Vasee über seine Pilgerreise

rap.de: Es macht einen innerlich stark?

Vasee: Extrem. Das ist ein Glücksgefühl, wie wenn man im Marathon gewinnt. Dieser Augenblick, wenn du über die Ziellinie gelaufen bist, du freust dich, du hast einen extremen Punkt erreicht und etwas ganz besonderes für dein Leben gemacht. Aber dann vergeht es auch wieder. Ich baue mich jetzt nicht darauf auf. Ich merke nur, dass es innerlich viel in mir bewirkt hat, dass ich viel selbstbewusster bin. Noch selbstbewusster als davor.

rap.de: Die größte Herausforderung ist man selbst?
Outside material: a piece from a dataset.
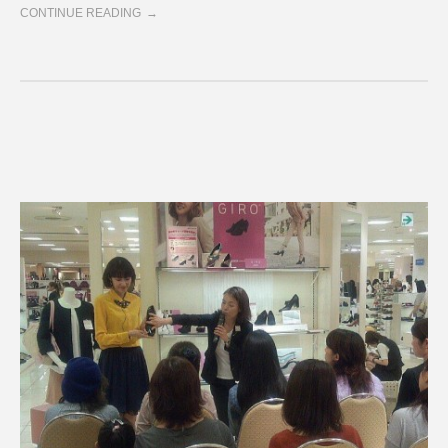
CONTINUE READING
Vasee: Genau, und die Stimme in mir, die die ganze Zeit zu mir sagt, es geht nicht. Du schaffst das nicht. Die kennt ja jeder. Das war der Kampf, den ich die dreißig Tage lang hatte, die Stimme zu eliminieren.

rap.de: Die ist also nicht irgendwann einfach verschwunden.?

Vasee: Nein, die war schon immer da und die bleibt auch immer da. Die ist immer noch da. Das ist eben der Kampf, den wir haben, zwischen Herz und Verstand. Der Verstand sagt uns, es geht nicht, das Herz sagt doch, es muss eine Lösung geben. Bei mir ist das Herz viel stärker. Deswegen mache ich dann auch so verballerte Sachen, einfach mal 900 Kilometer laufen oder für drei Monate weg sein ohne Geld. Ich mache das einfach, weil mein Herz lauter ist als die Stimme in meinem Kopf.

rap.de: Du hattest unterwegs aber schon noch Kontakt zu deinen Freunden und Verwandten?

Vasee: Ja, ich hatte ja mein iPhone dabei. Das war auch ein krasses Ding. Ich war ja davor schon ein Fan von Facebook, weil ich viele Freunde überall auf der Welt habe, die ich nicht oft treffe. Aber nach dieser Reise ist es was ganz besonderes, es reicht manchmal schon ein "Gefällt mir"-Klick auf so einer Reise und du hast das Gefühl, wieder Kraft bekommen zu haben, hast das Gefühl, da ist jemand, der mit dir ist, der dich begleitet. Und es waren so viele auf FB, da haben sich Ernährungsberater gemeldet, Leute, die ich gar nicht kannte.  Da sind Leute auf einmal losgefahren, um mir ein iPhone-Kabel zu bringen, die kannte ich gar nicht. Die haben das einfach auf FB gelesen und waren auf einmal bei mir, mitten im Wald, mit einem iPhone-Kabel. Andere haben mir Zimmer abgecheckt. Ich habe auf Facebook geschrieben, dass ich heute Abend zum Beispiel in Isny bin und ein Hotelzimmer suche. Dann kamen 15 Mails mit Vorschlägen, einer hat sogar geschrieben, ach was, du gehst einfach zu meiner Mutter, da kannst du schlafen, die weiß Bescheid, die feiert dich und deine Musik, geh dahin. Also kam ich total verschwitzt zu einer Fremden nach Hause, die mich wie einen Sohn behandelt hat. Alles über Facebook. In Österreich hat sich das dann geändert, da hatte ich kein Internet mehr oder nur noch unregelmäßig, aber das war auch so geplant. Ich wollte mich vom Internet distanzieren und den ganzen Telefonaten. In Österreich wurde es weniger, in Italien war es dann ganz weg, das Facebook-Ding.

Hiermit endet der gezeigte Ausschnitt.